On 04-02-2023 16:46, Dr. Arne Babenhauserheide wrote:
So I’d like to ask: can we merge Wisp as supported language into Guile?

 From some conversations elsewhere, I got the impression that

(use-modules (foo))

will search for foo.scm and not in foo.w.  I think you'll need to
tweak the loading mechanism to also look for foo.w instead of only
foo.scm, if not done already.

This needs an addition to the extensions via guile -x .w — I wrote that
in the documentation. I didn’t want to do that unconditionally, because
detecting a wisp file as scheme import would cause errors.

If done carefully, I don't think this situations would happen.
More precisely:

  * .w would be in the file extensions list.

  * Instead of a list, it would actually be a map from extensions to

      .scm -> scheme
      .w -> wisp

    With this change, (use-modules (foo)) will load 'foo.scm' as Scheme
    and 'foo.w' as Wisp.  (Assuming that foo.go is out-of-date or
    doesn't exist.)

    (For backwards compatibility, I think %load-extensions needs to
    remain a list of strings, but a %extension-language variable could
    be defined.)

  * "guile --language=whatever foo" loads foo as whatever, regardless
    of the extension of 'foo' (if a specific language is requested,
    then the user knows best).

  * "guile foo" without --language will look up the extension of foo in
    the extension map.
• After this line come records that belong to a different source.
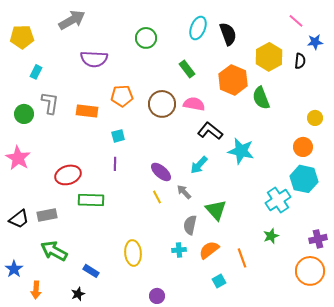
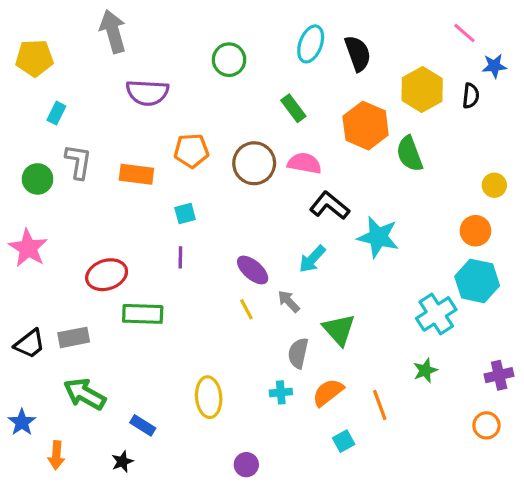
gray arrow: (72, 20) -> (113, 31), turned -76
orange circle: (310, 271) -> (486, 425), size x0.6

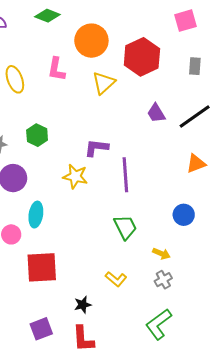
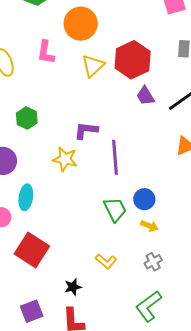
red hexagon: (142, 57) -> (133, 60), moved
blue circle: (184, 215) -> (144, 199), moved
yellow arrow: (161, 254) -> (149, 226), moved
red square: (42, 267) -> (32, 250), turned 36

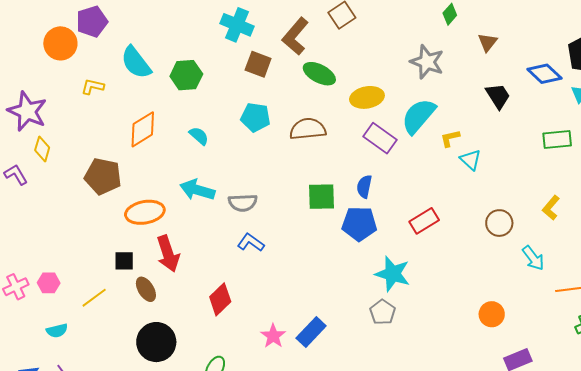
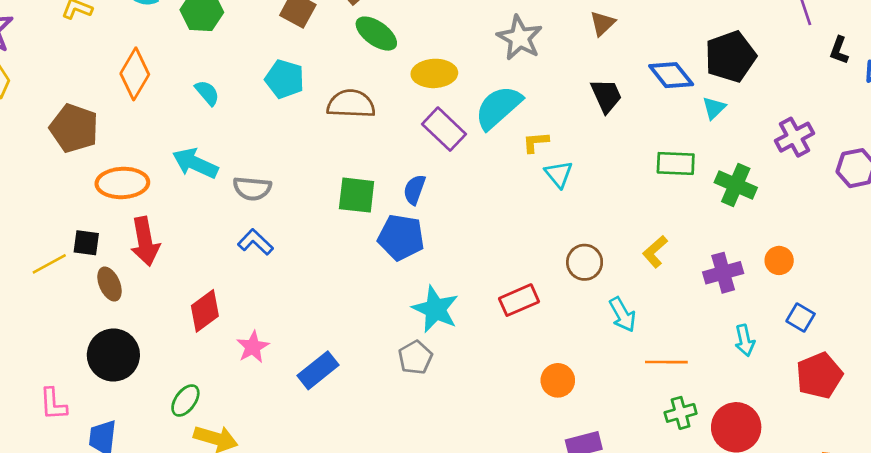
orange diamond: (143, 129) -> (135, 74), turned -36
red rectangle: (424, 221) -> (519, 300), moved
yellow line: (94, 298) -> (49, 264), moved
pink star: (273, 336) -> (253, 347), moved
If an entry exists, it would use the
    corresponding language.  If no entry exists, it would use
    a default language (scheme).

With these changes, I don't think that Wisp code would be detected as Scheme or the other way around.

Is there a way to only extend the loading mechanism to detect .w when
language is changed to wisp?

Regardless of whether it's technically possible, that sounds insufficient to me.
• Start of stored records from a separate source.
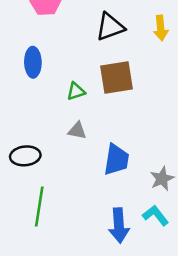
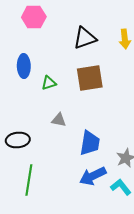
green triangle: (76, 91) -> (49, 83), moved
blue arrow: (119, 225) -> (93, 176), moved, turned 68

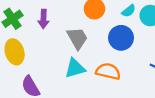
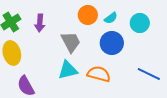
cyan semicircle: (129, 11) -> (111, 18), moved

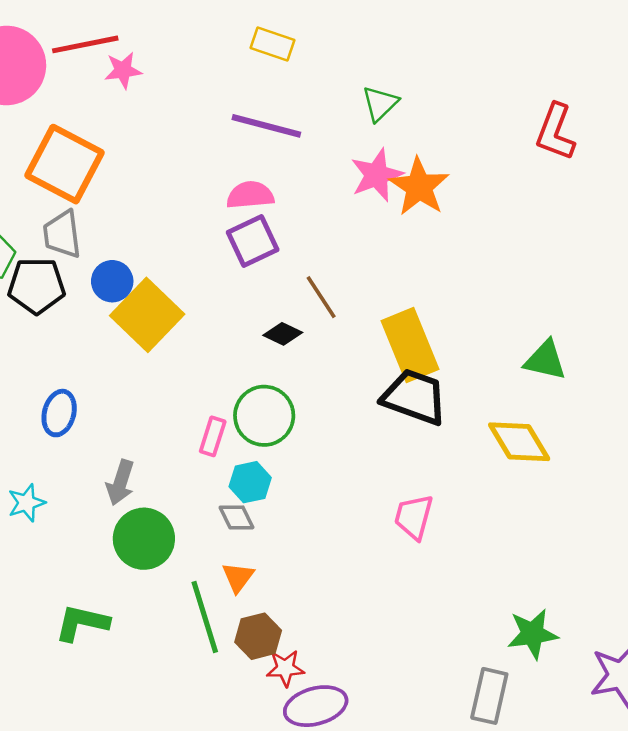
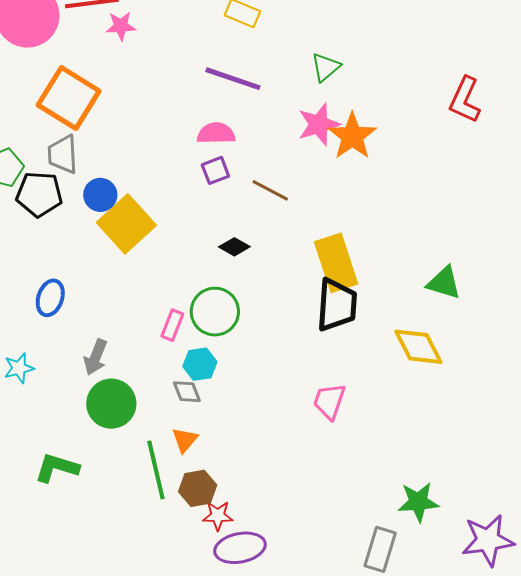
purple square: (253, 241) -> (215, 170), size x0.7
brown line: (321, 297) -> (270, 190), moved, turned -33
black trapezoid: (414, 397) -> (337, 305), turned 70

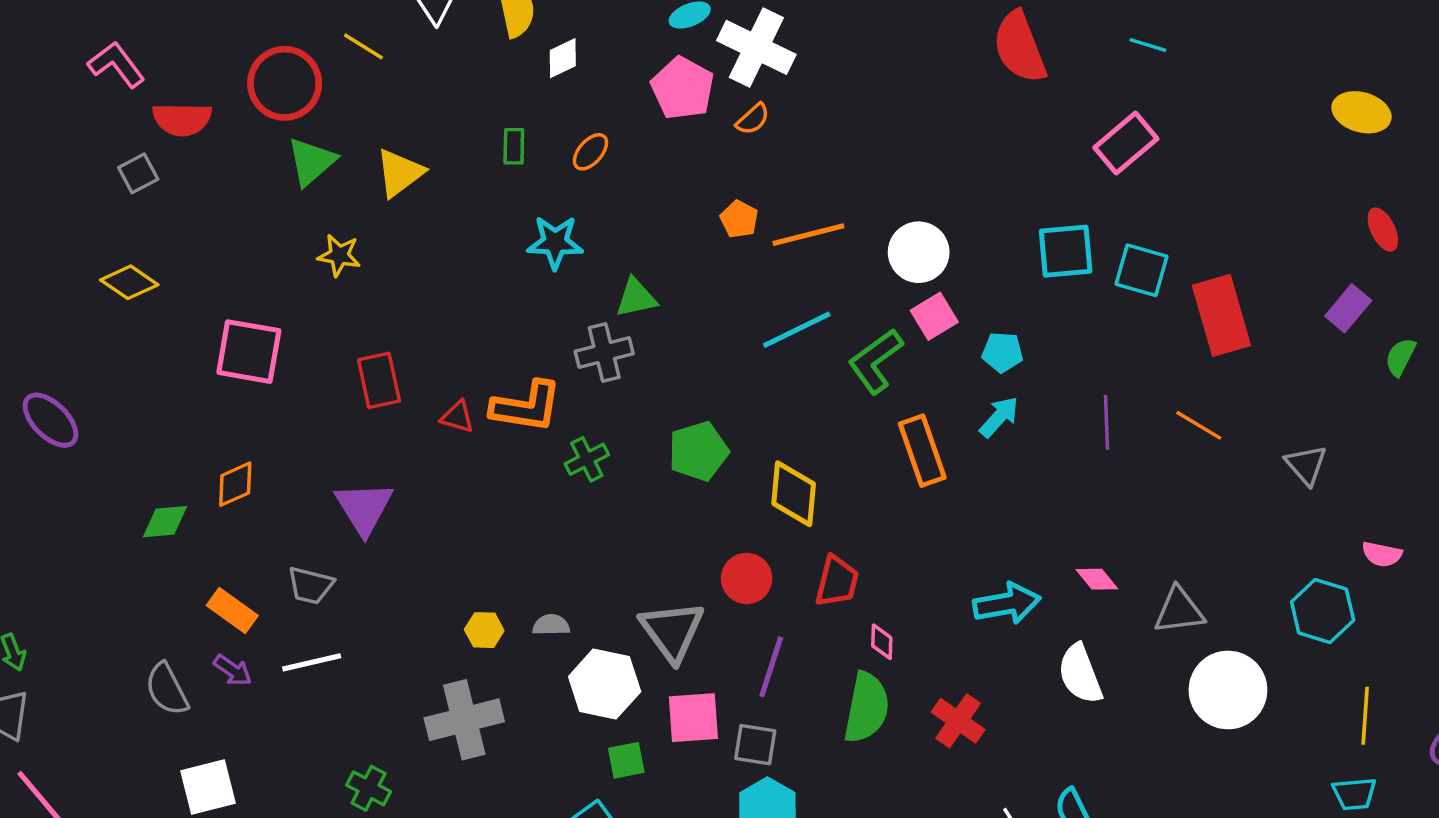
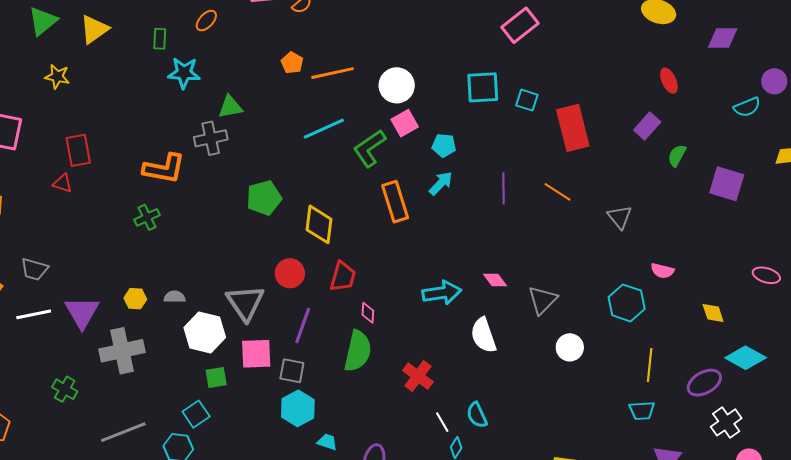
green rectangle: (514, 146) -> (160, 39), moved
cyan square: (1142, 270) -> (527, 100), size x0.7
red triangle: (457, 417) -> (63, 183), moved
green cross: (587, 459) -> (147, 217), moved
purple triangle: (364, 508) -> (82, 312), moved
gray triangle: (1179, 611) -> (543, 300), turned -40
white circle: (1228, 690) -> (570, 347), size x0.6
red cross: (958, 721) -> (418, 376), moved

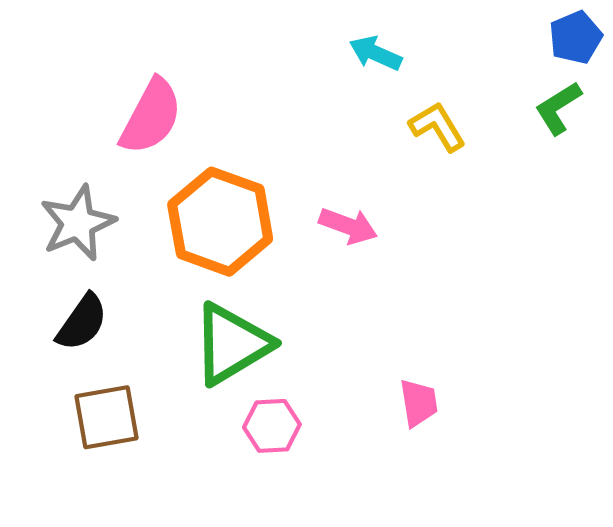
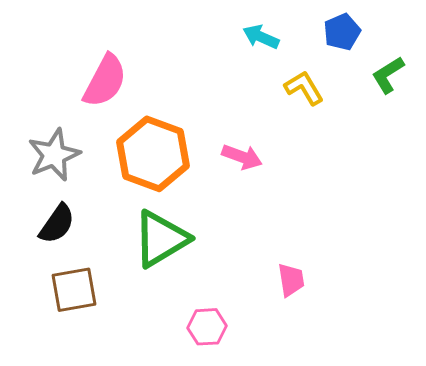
blue pentagon: (576, 37) -> (342, 32), moved
pink hexagon: (272, 426) -> (207, 327), moved

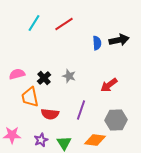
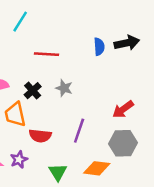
red line: (64, 24) -> (46, 54), moved, turned 36
red arrow: (109, 85) -> (123, 109), moved
purple star: (41, 140) -> (19, 160), moved

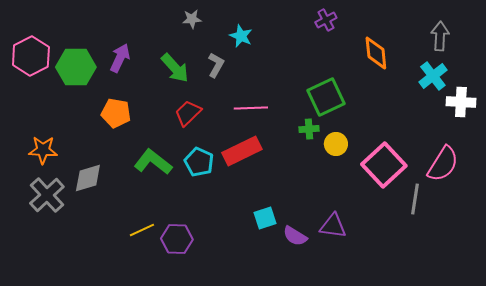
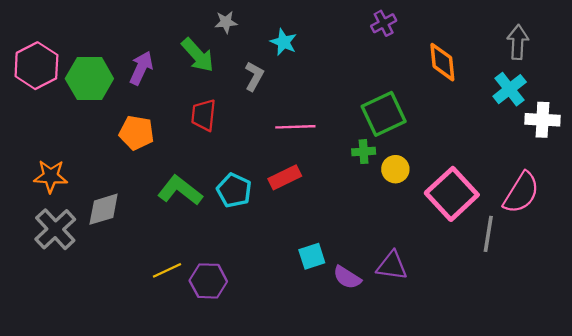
green arrow: (175, 68) -> (198, 55), moved
red trapezoid: (188, 113) -> (204, 115), moved, turned -40
red rectangle: (242, 151) -> (285, 177), size x0.7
Suppose someone writes a library 'Foo' in Wisp.
Suppose I write a library 'Bar' in parenthese-y Scheme, that happens to use the Foo library as a dependency.
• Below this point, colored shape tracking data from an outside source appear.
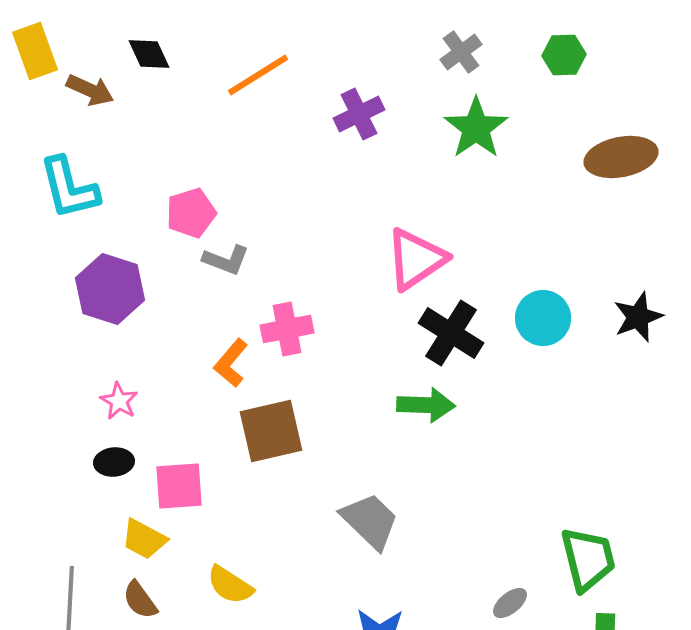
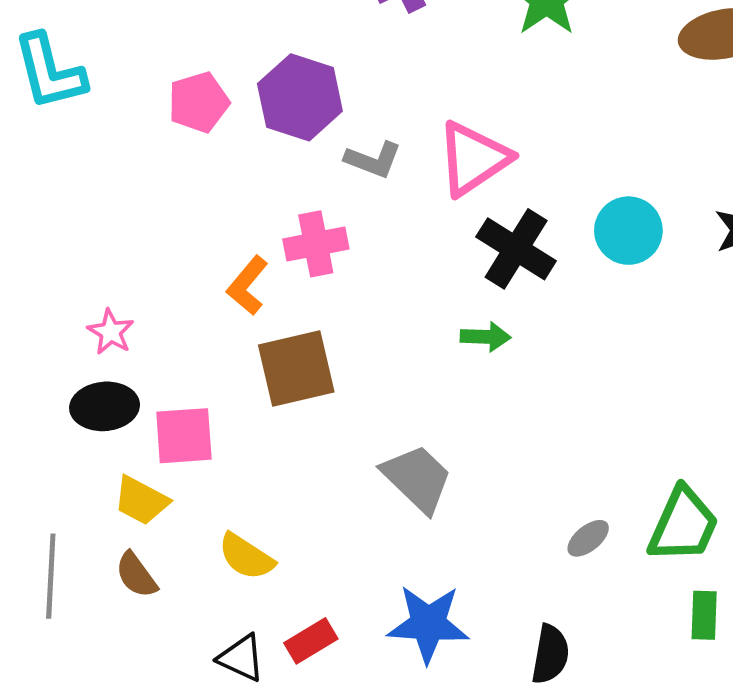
gray L-shape: (226, 260) -> (373, 160), moved
purple hexagon: (110, 289) -> (300, 97), moved
green arrow: (426, 405) -> (486, 337), size x0.7
black ellipse: (114, 462) -> (105, 406), size x1.4
green trapezoid: (588, 559) -> (683, 525), turned 38
gray ellipse: (510, 603) -> (588, 538), moved

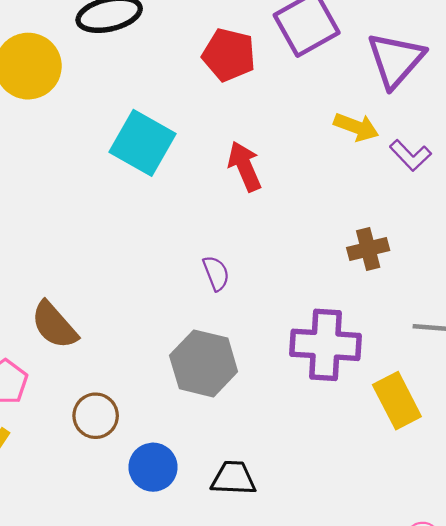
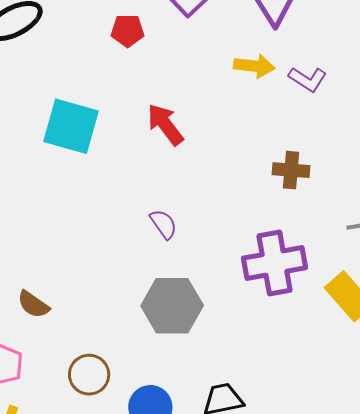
red pentagon: (229, 55) -> (127, 31), size x0.7
brown cross: (368, 249) -> (291, 170), turned 33
brown semicircle: (54, 325) -> (33, 304), size x0.7

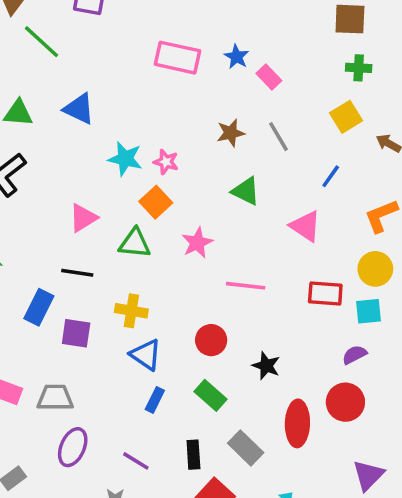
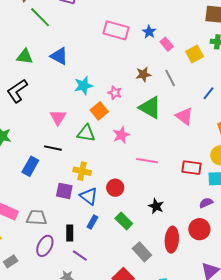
yellow square: (346, 117) -> (195, 54), moved
cyan star: (125, 159) -> (83, 86), turned -30
pink star: (166, 162) -> (115, 93), moved
blue line: (331, 176) -> (209, 93), moved
green triangle: (246, 191) -> (150, 108), size x1.4
pink triangle: (83, 218) -> (58, 117), turned -30
pink triangle: (305, 226) -> (184, 116), moved
purple square: (76, 333) -> (64, 191), moved
red circle: (211, 340) -> (115, 188), moved
black rectangle: (193, 455) -> (70, 233), moved

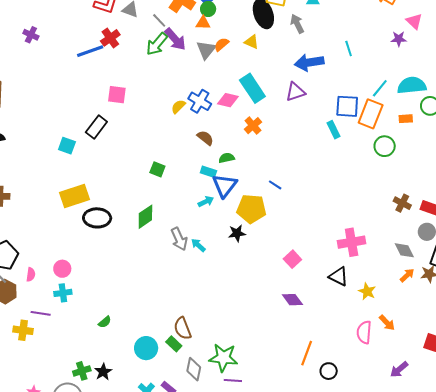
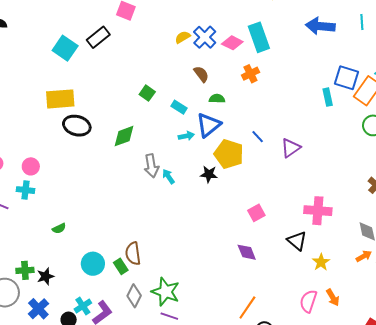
purple triangle: (295, 92) -> (291, 148), moved, turned -30
cyan square: (67, 146) -> (65, 48), size x1.4
cyan rectangle: (208, 172) -> (179, 107), moved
Then when compiling Bar or running its tests, it will be done in the Scheme language, and additionally assuming that compiled .go are available for Foo, then the language will never be changed to Wisp, and hence .w will never be added to %load-extensions.

As such, the or equivalent of Foo would need to be converted to Wisp, or '-x w' would need to be added.

I don't care what language the library Foo is written in, and my library Bar isn't written in Wisp so it seems unreasonable to have to add -x w. (It wouldn't be too much trouble, but still not something that should have to be done _in Bar_, as the Wispyness of Foo is just an implementation detail of Foo, not Bar.)

Worse, adding the Wispy library Foo of the parenthese-y library Bar would be an incompatible change, as parenthese-y dependents of Foo would need to add '-x w' in places whereas they didn't to previously. It's easily resolvable, but I think it would be very annoying as well.

readable uses

This sentence appears to be incomplete; I might have misinterpreted it below (I don't know what you mean with 'readable' -- its an adjective and you are using it as a noun?).

(set! %load-extensions (cons ".sscm" %load-extensions))

Would that be the correct way of doing this?

I assume you meant ".w" instead of ".sscm". I don't quite see how this would be an answer to:

  Is there a way to only extend the loading mechanism to detect .w when
  language is changed to wisp?

More precisely, I'm missing how it addresses 'only ... when the language is changed to wisp'.

FWIW, it appears to be an answer to the following unasked question:

  How to make Guile accept "foo.go" when "foo.w" exists and is

Also, I think that when foo.go exists, but foo.scm doesn't, then Guile
refuses to load foo.scm, though I'm less sure of that. If this is the
case, I propose removing the requirement that the source code is
available, or alternatively keep the 'source code available'
requirement and also accept 'foo.w', if not done already.

I think accepting any extension supported by any language in Guile would
be better.

This sounds like the second proposal ('alternatively ...'), but the way it is written, you appear to proposing it as a third proposal. Is this the case?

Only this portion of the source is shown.